Because of the high stability of the microcapsules to heat, even in the presence of water, the wax melt can contain up to 60, preferably from 0 to 20, % by weight, based on (a+b+c), of water as the volatile component (e). The water component has an advantageous effect on the viscosity of the wax composition, in that it reduces the latter, and on the dispersion of microcapsule agglomerates when the microcapsules are being introduced.
The other constituents (f) conventionally present in hot-melt wax compositions include viscosity regulators. Thus, the viscosity of the composition can be increased by adding polyethylene wax or oxidized polyethylene, or be lowered by adding petroleum jelly, mineral oil, stearylamide, stearic acid esters, sodium stearate, potassium stearate, barium stearate, sodium palmitate, potassium palmitate, sodium oleate, potassium oleate, calcium stearate, zinc stearate, A-wax, polymers which are soluble in the melt, or mixtures of these constituents.
The novel wax compositions can be prepared by various methods.
(1) The capsules are isolated from the aqueous dispersion, for example by creaming and filtration or by centrifuging. The moist capsules obtained, which contain about 40% of water, are introduced into the emulsifier-containing wax melt. The water introduced can be removed, if desired, for example by distillation under reduced pressure, but can also be left in the wax composition. The microcapsules are present in the composition in the form of individual capsules.
(2) The capsules are precipitated or flocculated in the dispersion, for example by adding salts, especially salts with a polyvalent cation, or by adding long-chain amines, such as stearylamine, diethylhexylamine, dimethyl-C13 -C15 -alkylamine or 2-ethylhexylamine, preferably at pH 7.0. The flocculated capsules are isolated, for example by centrifuging, and are incorporated into the wax melt as described in (1).
(3.1) The microcapsules are isolated from the dispersion by spray-drying.
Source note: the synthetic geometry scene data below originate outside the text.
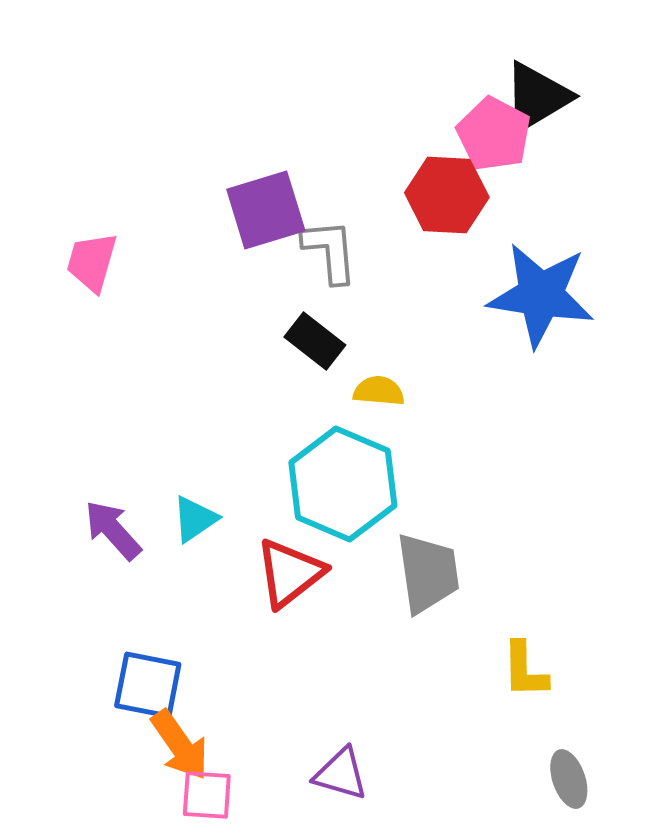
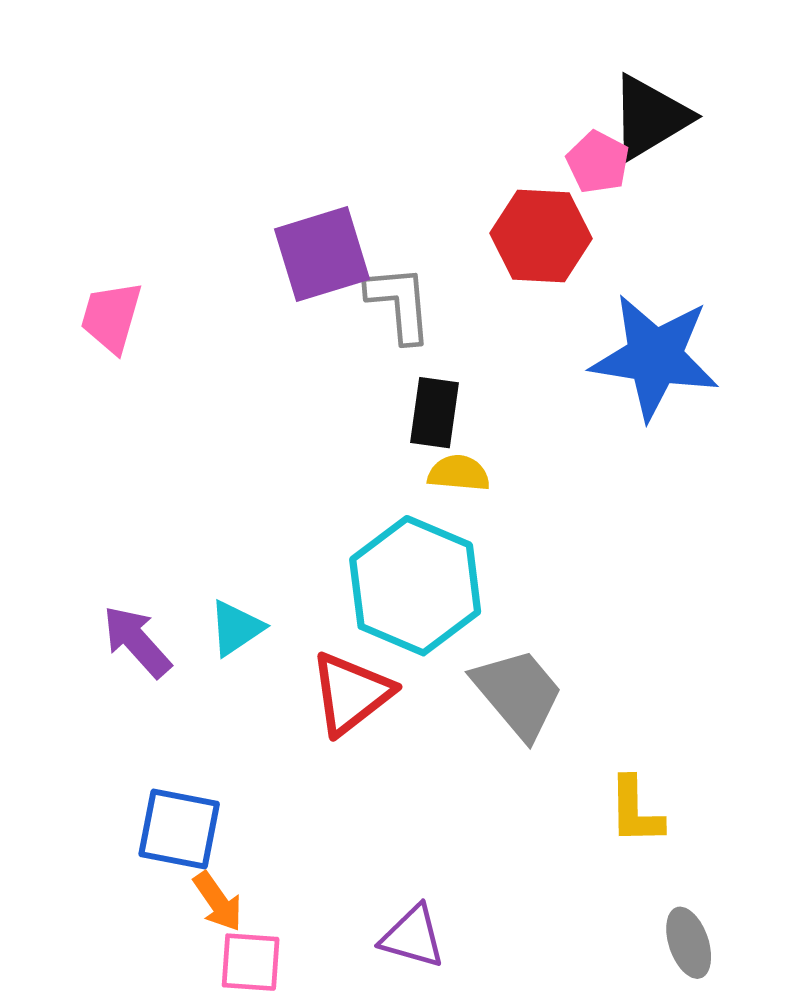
pink pentagon: (494, 134) -> (598, 162), size x0.7
black rectangle: (315, 341) -> (434, 413), moved, turned 60
gray trapezoid: (428, 573) -> (518, 693), turned -32
orange arrow: (180, 745) -> (218, 902), size x0.7

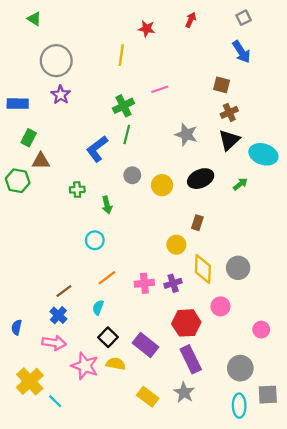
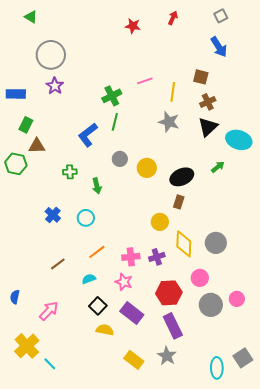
yellow line: (121, 55) -> (173, 92), moved
black ellipse: (201, 179) -> (182, 177), moved
cyan semicircle: (98, 308) -> (89, 279), turned 48
blue cross: (58, 315) -> (53, 215), moved
pink arrow: (54, 343) -> (49, 311), turned -55
pink star: (85, 366) -> (124, 282), moved, size x0.7
gray circle: (240, 368) -> (211, 305), moved
gray square: (268, 395) -> (243, 358), turned -30

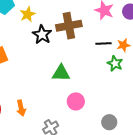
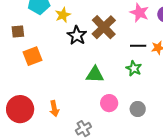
brown cross: (69, 26) -> (104, 27), turned -35
green star: (115, 63) -> (134, 68), moved
gray circle: (109, 122) -> (138, 109), moved

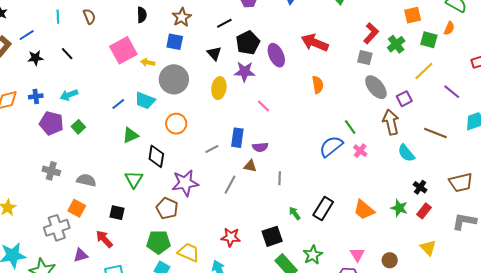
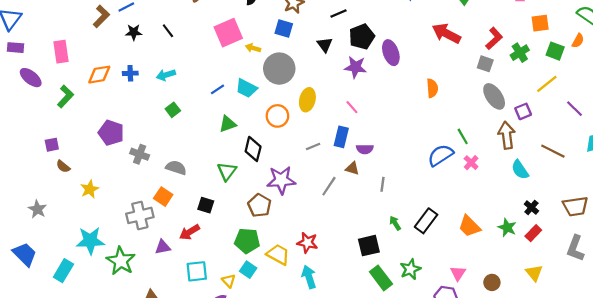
red arrow: (315, 43) -> (446, 33), moved
yellow ellipse: (219, 88) -> (307, 100), moved
pink line: (263, 106) -> (352, 107), moved
purple pentagon: (51, 123) -> (111, 133), moved
gray L-shape: (464, 221) -> (575, 248), turned -85
red star: (231, 237) -> (307, 243), moved
red arrow: (104, 239) -> (189, 232), turned -84

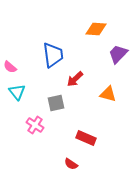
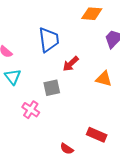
red rectangle: (86, 138) -> (97, 135), moved

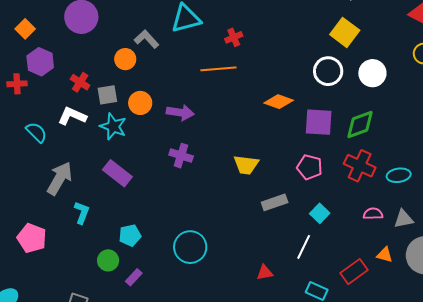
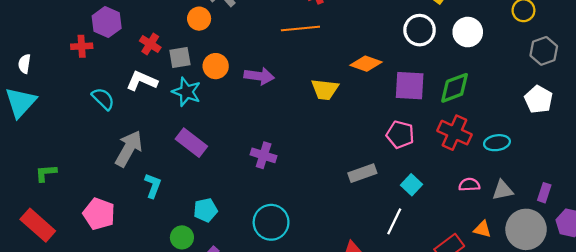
purple cross: (181, 156) -> (264, 155), moved
yellow trapezoid: (246, 165) -> (325, 89), moved

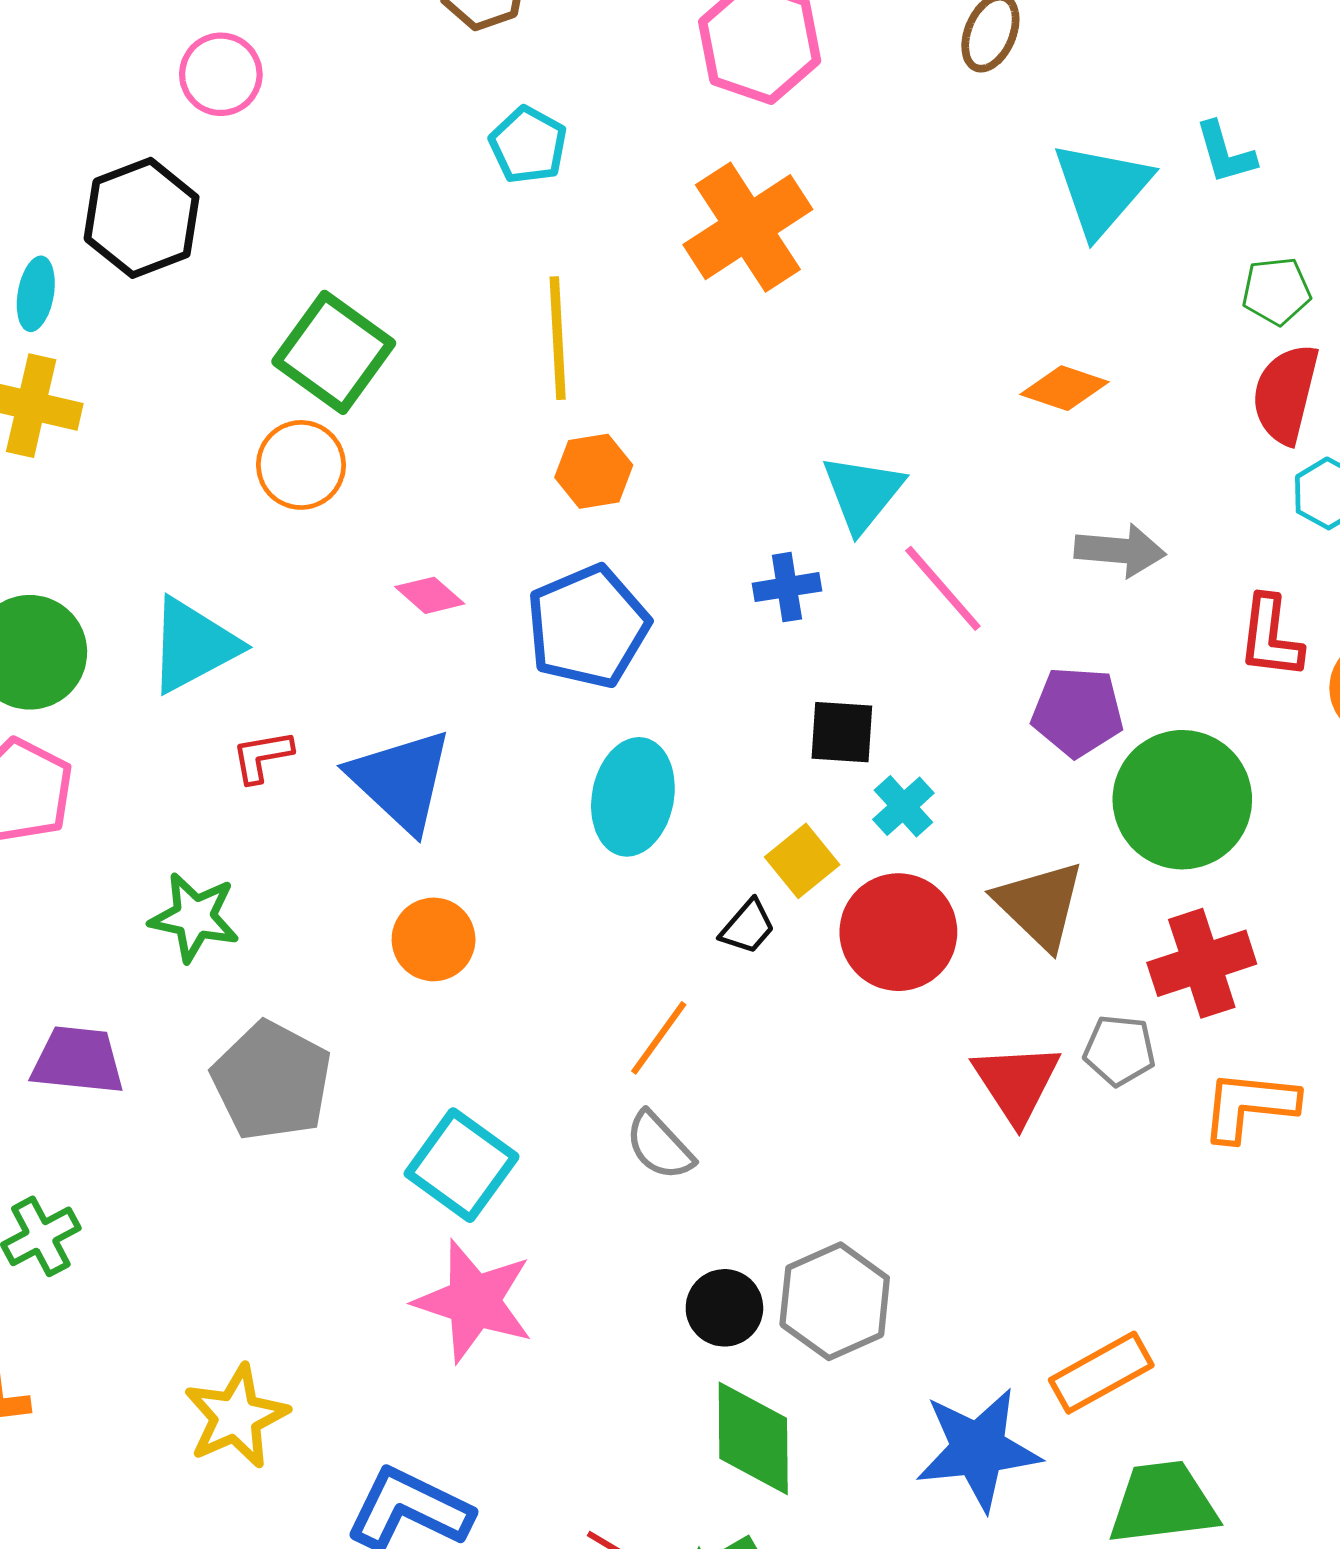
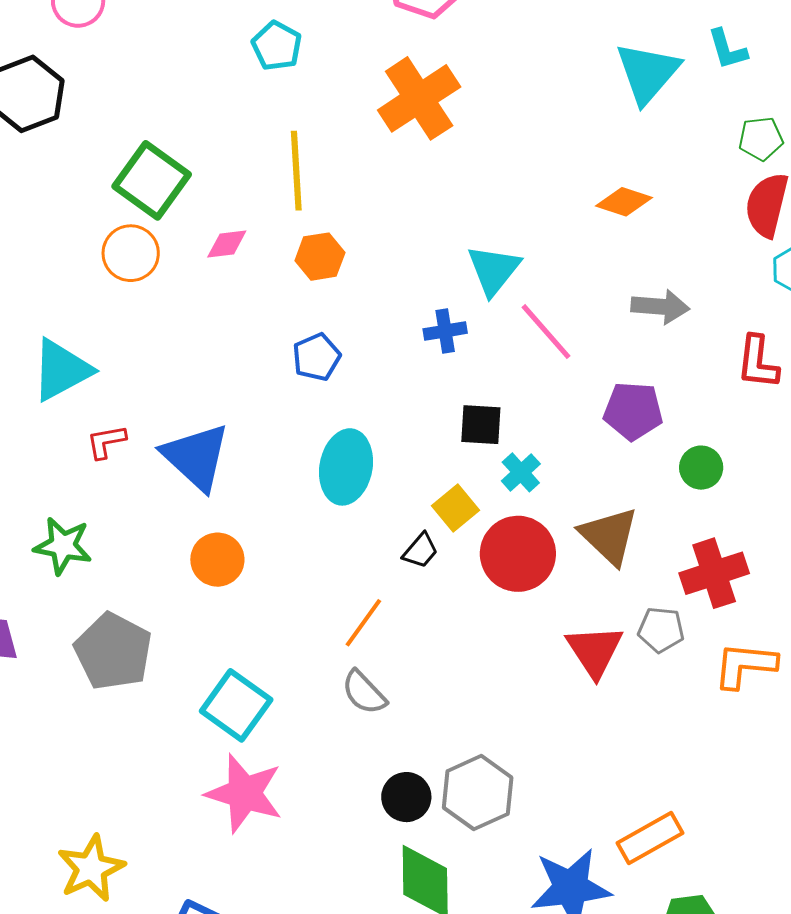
pink diamond: (430, 595) -> (227, 244), moved, turned -48
blue pentagon: (588, 627) -> (316, 357), size x0.6
green circle: (1182, 800) -> (701, 468), size x0.5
The powder obtained consists predominantly of agglomerated microcapsules and is therefore more difficult to disperse in the wax melt than are the moist microcapsules isolated as described in (1) or (2).
Dispersing the dry capsules can be made substantially easier by adding a small amount of water to the wax melt.
Preferably, the microcapsules which have been isolated by spray-drying are dispersed in the wax melt in the presence of alkali metal salts of montan wax acids or of mixtures of (α) non-ionic emulsifiers and (β) alkali metal salts of montan wax acids, alkali metal C10 -C12 -fatty alcohol-sulfonates and/or alkali metal C10 -C12 -alkanesulfonates as the dispersant (c), and in the presence of from 1 to 15, preferably from 5 to 15, % by weight, based on (a+b+c), of water as component (e).
Particularly preferred components (c) for this preparation of microcapsule-containing wax compositions are alkali metal salts of montan wax acids and mixtures of adducts of from 15 to 25 moles of ethylene oxide with one mole of stearyl alcohol, tallow alcohol and/or a partially unsaturated C16 /C18 -alkanol mixture with alkali metal salts of montan wax acids.
The amount of water is here again from 1 to 15, preferably from 5 to 15, % by weight, based on (a+b+c).
This method gives wax compositions which are virtually free from microcapsule agglomerates.
(3.2) The method of isolation of the microcapsules by spray-drying can also be modified:
(3.2.1) An example of a method which can be advantageous is replacing the aqueous phase, containing the protective colloid, by water, by centrifuging off the capsules, stirring them into water which may or may not contain a low molecular weight emulsifier, centrifuging the mixture again and repeating this procedure up to 3 times more.
(3.2.2) Alternatively, it is possible to add to the capsule dispersion the subsequently required amounts of spacers (d) and/or emulsifiers (c) and then to isolate the capsules by spray-drying. The powder obtained is then incorporated into the wax melt. The capsules obtained by methods 3.2.1 and 3.2.2 are again more difficult to disperse in the wax melt than are the microcapsules isolated by method (1) or (2). However, the above method 3.1 gives fully satisfactory, virtually agglomerate-free, microcapsule-containing wax compositions.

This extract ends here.